Personal loans can definitely be a saviour during financial emergencies. Many people opt for this credit facility to meet their monetary needs. However, there are still some people who consider it a dangerous bet. That is because personal loans are surrounded by many myths.
Let’s bust all the myths associated with personal loans!
A low credit score can lead to loan rejection
It is one of the biggest myths among many borrowers that having a low credit score can result in the personal loan application rejection. While your credit score is a crucial eligibility factor considered by lenders when you apply for a Personal Loan Online or offline, there are other factors too that are more important than a low credit score.
Banks and other financial institutions look for borrower’s income and repayment capacity along with their credit score. Nowadays, many online lenders and app-based personal loan providers don’t give much importance to credit score. However, the rate of interest applicable on a personal loan with a low credit score is usually higher.
Personal loans come with high interest rates
Many borrowers believe that personal loan interest rates are very high. However, it is not always true. Lenders set rates of interest based on the borrower’s credit score and repayment capacity. Individuals with a low repayment capacity are usually offered loans at a higher interest rate, whereas borrowers having a good CIBIL score and good repayment track record can get a low interest rate.
Personal loans can only be used for personal reasons
A personal loan is one of its kind multipurpose and collateral-free loan. It can be used for all your financial needs. Once you get a personal loan, there is no restriction on its usage. You can use this loan for personal expenses as well as business-related needs. Several business owners avail personal loans for managing their working capital requirements.
Personal loans are only offered by banks
This is another common misconception revolving around personal loans. Many individuals assume that only banks offer personal loans. That is not true. Apart from banks, many Non-Banking Financial Companies (NBFCs) and digital lenders offer personal loans. In many cases, when banks reject the personal loan application of an applicant, NBFCs and digital lenders accept their loan applications since their eligibility criteria are more flexible than banks.
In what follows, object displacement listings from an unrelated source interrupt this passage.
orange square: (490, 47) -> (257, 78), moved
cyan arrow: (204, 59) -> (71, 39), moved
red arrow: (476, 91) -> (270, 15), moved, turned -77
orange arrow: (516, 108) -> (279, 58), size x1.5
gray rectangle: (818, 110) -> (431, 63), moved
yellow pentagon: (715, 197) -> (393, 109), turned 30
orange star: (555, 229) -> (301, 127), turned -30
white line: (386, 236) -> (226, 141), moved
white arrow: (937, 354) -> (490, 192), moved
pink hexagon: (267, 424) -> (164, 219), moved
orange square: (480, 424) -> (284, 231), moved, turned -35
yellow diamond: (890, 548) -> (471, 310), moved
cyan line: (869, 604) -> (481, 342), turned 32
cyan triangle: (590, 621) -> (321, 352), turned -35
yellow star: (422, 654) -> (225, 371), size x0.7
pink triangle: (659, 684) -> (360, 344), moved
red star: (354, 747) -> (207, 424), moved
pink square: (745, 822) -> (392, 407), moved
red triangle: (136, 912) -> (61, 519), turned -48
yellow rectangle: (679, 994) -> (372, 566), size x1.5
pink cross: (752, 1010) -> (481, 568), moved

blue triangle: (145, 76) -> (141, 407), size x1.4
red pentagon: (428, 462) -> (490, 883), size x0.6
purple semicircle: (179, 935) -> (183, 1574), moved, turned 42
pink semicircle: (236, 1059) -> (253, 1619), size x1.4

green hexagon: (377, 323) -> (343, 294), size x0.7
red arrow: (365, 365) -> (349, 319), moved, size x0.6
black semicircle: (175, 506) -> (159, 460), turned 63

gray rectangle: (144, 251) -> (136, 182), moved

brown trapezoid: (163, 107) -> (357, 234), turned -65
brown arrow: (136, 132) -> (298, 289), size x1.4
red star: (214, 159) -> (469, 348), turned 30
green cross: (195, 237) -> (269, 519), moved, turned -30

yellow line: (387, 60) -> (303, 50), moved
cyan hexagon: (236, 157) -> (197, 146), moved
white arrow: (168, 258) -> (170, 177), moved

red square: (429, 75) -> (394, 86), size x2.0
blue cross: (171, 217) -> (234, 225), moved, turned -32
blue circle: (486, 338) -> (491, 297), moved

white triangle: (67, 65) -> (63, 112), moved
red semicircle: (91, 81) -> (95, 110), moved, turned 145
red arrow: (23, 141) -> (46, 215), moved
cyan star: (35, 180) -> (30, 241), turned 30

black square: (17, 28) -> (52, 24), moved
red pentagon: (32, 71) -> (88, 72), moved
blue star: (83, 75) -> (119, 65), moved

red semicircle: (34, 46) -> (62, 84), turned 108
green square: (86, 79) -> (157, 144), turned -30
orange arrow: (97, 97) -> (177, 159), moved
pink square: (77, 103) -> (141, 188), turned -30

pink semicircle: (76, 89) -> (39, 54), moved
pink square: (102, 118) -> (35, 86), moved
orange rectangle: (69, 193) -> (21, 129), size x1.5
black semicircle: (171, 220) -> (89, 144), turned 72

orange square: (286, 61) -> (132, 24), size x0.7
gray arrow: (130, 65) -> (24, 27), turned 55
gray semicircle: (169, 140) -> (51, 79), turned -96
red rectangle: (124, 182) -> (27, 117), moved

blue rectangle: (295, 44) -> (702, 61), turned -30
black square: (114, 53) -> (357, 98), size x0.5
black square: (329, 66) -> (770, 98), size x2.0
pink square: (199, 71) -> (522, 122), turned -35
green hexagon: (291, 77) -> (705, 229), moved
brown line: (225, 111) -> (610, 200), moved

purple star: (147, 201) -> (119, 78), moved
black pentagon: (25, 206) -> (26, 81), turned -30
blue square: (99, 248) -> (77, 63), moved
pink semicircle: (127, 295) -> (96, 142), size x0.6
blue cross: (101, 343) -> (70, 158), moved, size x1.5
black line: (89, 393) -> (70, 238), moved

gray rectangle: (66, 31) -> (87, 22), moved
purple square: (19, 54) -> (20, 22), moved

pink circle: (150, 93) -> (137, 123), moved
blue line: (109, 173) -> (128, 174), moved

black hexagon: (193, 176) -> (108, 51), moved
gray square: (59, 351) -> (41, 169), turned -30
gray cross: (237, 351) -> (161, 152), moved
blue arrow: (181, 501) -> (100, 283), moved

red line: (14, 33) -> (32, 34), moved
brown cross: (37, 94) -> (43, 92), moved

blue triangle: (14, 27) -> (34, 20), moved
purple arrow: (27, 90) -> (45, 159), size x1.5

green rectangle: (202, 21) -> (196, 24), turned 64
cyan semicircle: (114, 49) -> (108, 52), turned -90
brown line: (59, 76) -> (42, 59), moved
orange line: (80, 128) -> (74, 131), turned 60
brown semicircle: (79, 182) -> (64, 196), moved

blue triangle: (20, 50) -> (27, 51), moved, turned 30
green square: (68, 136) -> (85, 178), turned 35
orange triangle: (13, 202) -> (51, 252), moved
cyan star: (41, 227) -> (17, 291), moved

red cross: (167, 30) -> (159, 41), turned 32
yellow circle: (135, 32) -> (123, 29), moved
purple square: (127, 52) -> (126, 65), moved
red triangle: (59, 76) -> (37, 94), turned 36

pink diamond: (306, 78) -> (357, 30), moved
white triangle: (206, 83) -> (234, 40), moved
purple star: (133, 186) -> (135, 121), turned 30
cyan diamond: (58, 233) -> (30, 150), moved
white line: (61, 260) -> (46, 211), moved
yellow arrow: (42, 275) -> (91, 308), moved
People having existing loans are not eligible for a personal loan
Lenders consider the repayment capacity of the applicant while evaluating their loan application. Usually, lenders prefer customers with an EMI/NMI ratio of up to 60%. This EMI/NMI ratio is the proportion of the applicant’s net monthly income used for repaying existing EMIs and the EMI of the new loan. While some lenders use net monthly income, others use the gross monthly income for this ratio calculation. Thus, if you are having existing loans and also have adequate repayment capacity to service the new personal loan, you can be eligible for it, subject to meeting other eligibility criteria set by the lender.
Only salaried individuals are eligible for personal loans
Many individuals believe that only salaried individuals with a steady flow of income are eligible for personal loans. This is yet another myth. Although salaried individuals have higher chances of getting their loan application accepted due to their regular monthly income flow, self-employed individuals can also avail of personal loans without a hassle. The approval of the loan amount is decided based on the borrower’s credit history. However, the loan amount sanctioned may vary.
You cannot prepay personal loans
Many people assume that being a short-term loan, you cannot prepay a personal loan before the end of the tenure. It is just a misconception. Borrowers can easily repay the loan amount just like any other loan before the end of the tenure. Most lenders set a period within which individuals cannot make a prepayment. This period may vary from 6 to 12 months. If you are paying your EMIs timely during this period, you are allowed to prepay your loan in part (up to 25% at a time) or full. This facility comes with a prepayment fee which may vary from lender to lender.
The personal loan approval process is time-consuming
In this digital era, this myth holds zero value. Almost every lender allows you to apply for a personal loan online with a few clicks. In this data-centric age, all vital information, including the credit records, cash flow, income, existing loans, and credit score of the borrower, is already available in the public domain and is readily accessible by lenders for scrutiny and evaluation. This availability of the required information makes loan approval almost instant. In many cases, you get approval within a few minutes of documentation verification and the funds are disbursed into your account within a few minutes of approval.
We hope that after knowing the reality, you will be able to get a personal loan without any doubt in your mind.